Where "Ideas" occurs in a line of the entries below, copy that line.

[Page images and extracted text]
::::

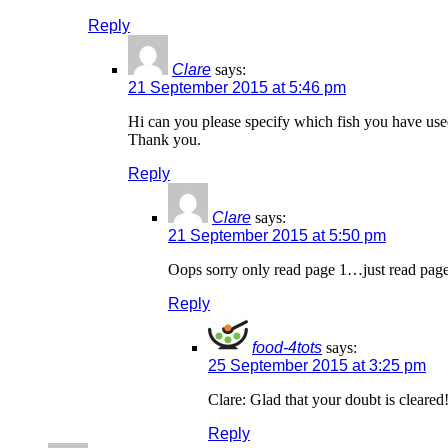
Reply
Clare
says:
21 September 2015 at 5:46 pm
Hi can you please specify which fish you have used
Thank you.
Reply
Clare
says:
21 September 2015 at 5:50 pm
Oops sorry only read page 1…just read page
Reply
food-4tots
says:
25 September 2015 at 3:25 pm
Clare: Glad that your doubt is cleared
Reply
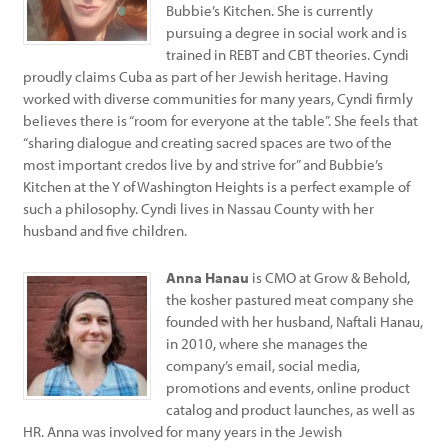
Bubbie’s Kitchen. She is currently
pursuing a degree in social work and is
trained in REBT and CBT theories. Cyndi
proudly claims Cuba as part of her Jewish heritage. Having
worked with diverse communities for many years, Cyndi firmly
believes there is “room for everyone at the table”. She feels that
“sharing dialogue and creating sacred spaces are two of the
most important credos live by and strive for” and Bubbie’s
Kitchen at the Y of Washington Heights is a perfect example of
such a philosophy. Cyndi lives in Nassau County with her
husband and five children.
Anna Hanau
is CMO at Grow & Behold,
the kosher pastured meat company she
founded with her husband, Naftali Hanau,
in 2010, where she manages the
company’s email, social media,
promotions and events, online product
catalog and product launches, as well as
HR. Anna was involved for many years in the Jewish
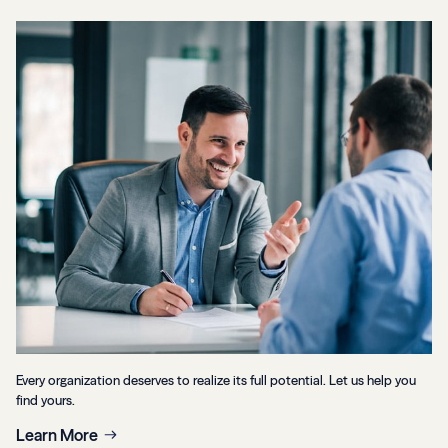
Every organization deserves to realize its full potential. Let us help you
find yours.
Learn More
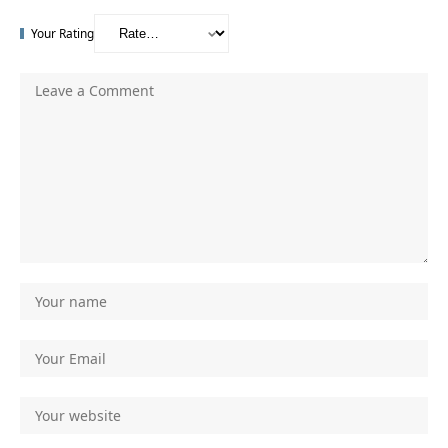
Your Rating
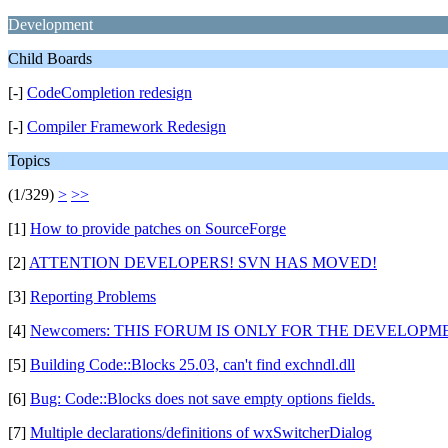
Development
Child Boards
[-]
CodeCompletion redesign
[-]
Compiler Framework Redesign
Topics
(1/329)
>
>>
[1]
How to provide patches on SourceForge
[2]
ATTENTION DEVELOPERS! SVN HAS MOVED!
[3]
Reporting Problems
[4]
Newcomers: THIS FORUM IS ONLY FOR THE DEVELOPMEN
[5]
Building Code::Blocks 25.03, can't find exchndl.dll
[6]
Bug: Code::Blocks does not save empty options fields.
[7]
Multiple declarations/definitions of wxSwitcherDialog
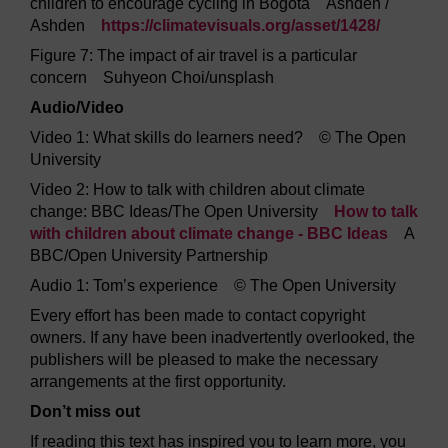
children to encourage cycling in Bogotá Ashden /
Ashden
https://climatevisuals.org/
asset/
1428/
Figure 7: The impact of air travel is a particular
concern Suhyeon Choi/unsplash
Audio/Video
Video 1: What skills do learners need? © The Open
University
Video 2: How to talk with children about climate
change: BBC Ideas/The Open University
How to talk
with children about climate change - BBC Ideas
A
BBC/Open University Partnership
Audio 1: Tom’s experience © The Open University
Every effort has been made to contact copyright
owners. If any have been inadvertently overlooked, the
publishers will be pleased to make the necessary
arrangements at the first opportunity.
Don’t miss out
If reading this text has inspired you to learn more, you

::::

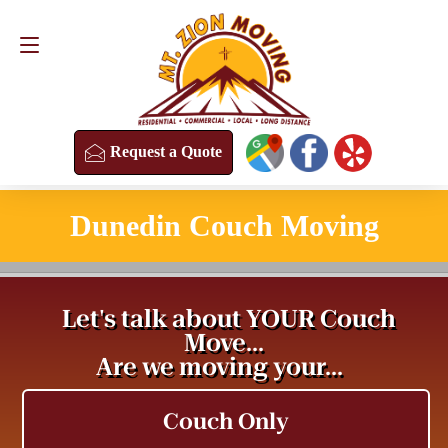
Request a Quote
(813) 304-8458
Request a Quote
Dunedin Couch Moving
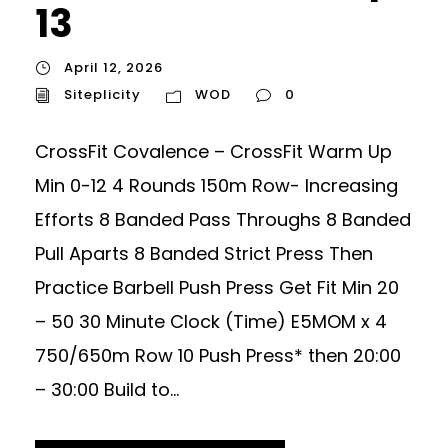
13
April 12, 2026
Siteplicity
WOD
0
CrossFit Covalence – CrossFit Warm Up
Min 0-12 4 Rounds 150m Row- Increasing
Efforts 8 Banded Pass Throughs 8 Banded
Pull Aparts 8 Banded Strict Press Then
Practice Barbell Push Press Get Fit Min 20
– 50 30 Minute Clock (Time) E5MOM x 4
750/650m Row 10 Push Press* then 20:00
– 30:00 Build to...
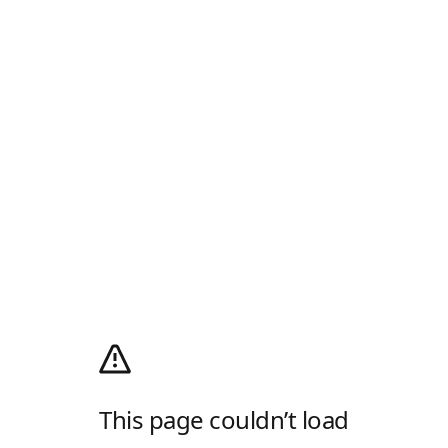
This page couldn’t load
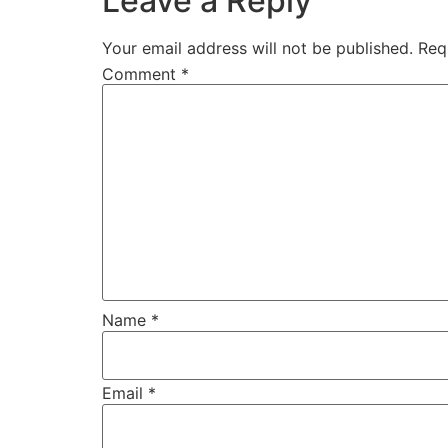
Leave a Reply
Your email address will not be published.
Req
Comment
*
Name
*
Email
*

::::

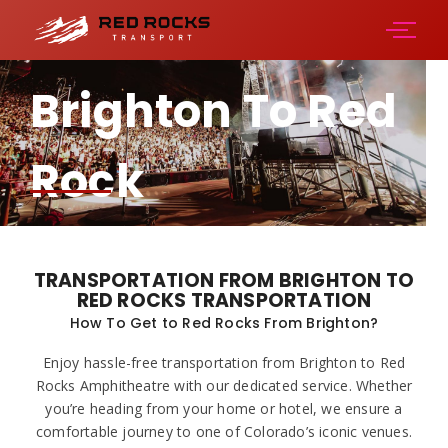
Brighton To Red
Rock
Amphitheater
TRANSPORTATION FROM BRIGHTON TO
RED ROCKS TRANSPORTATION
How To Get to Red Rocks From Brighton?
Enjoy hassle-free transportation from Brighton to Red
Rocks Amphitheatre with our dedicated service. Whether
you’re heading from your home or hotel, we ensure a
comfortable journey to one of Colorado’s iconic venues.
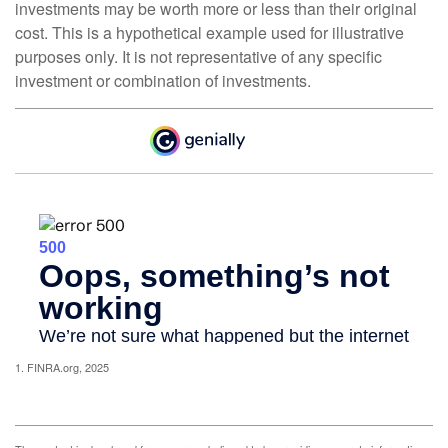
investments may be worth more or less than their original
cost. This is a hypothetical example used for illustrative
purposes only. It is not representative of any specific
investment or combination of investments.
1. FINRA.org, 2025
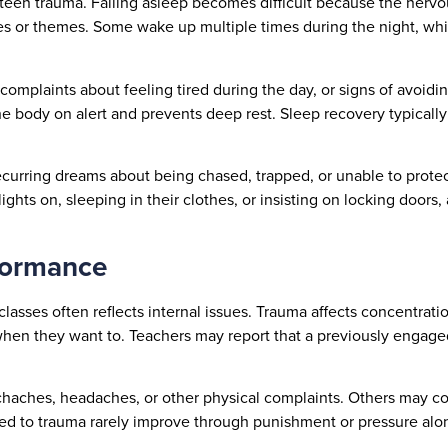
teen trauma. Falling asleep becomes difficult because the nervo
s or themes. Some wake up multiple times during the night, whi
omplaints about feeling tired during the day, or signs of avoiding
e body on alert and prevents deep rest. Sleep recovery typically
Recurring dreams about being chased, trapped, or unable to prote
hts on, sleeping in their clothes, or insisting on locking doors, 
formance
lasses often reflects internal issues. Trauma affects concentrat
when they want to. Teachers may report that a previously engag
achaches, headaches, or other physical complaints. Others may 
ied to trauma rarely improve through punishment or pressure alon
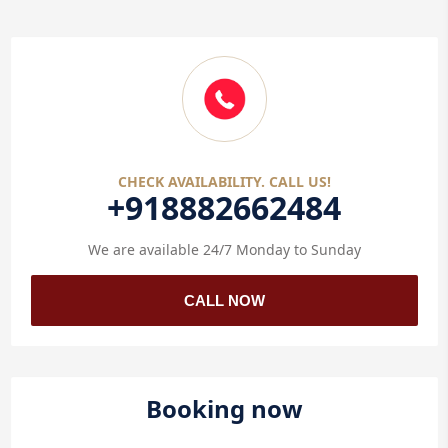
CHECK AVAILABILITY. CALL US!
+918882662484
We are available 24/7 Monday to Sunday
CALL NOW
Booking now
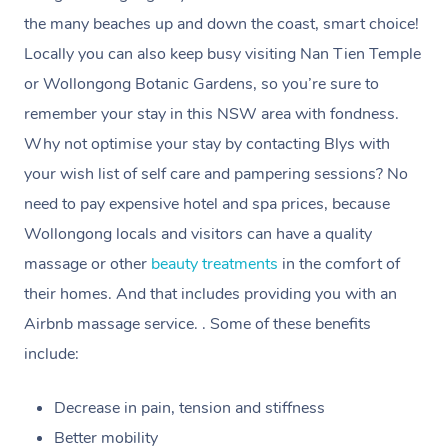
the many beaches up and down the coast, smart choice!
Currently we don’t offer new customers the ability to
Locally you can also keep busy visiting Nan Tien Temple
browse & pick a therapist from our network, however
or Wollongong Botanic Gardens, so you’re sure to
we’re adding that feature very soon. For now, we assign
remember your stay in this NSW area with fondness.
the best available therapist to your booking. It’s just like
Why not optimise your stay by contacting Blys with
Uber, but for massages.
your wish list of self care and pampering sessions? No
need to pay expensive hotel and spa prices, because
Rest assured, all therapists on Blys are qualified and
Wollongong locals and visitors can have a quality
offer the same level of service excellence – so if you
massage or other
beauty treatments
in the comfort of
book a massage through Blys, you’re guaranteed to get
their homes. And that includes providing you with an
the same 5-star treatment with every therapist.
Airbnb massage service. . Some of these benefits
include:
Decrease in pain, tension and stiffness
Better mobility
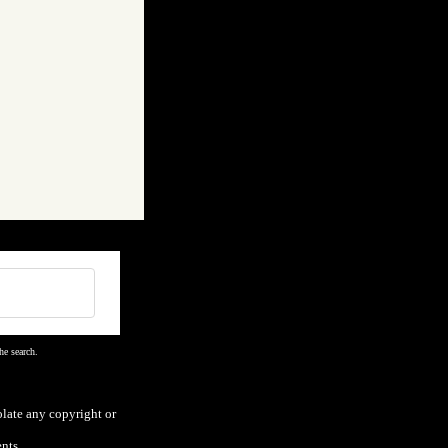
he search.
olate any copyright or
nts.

::::

Task answer:
change: BBC Ideas/The Open University
with children about climate change - BBC Ideas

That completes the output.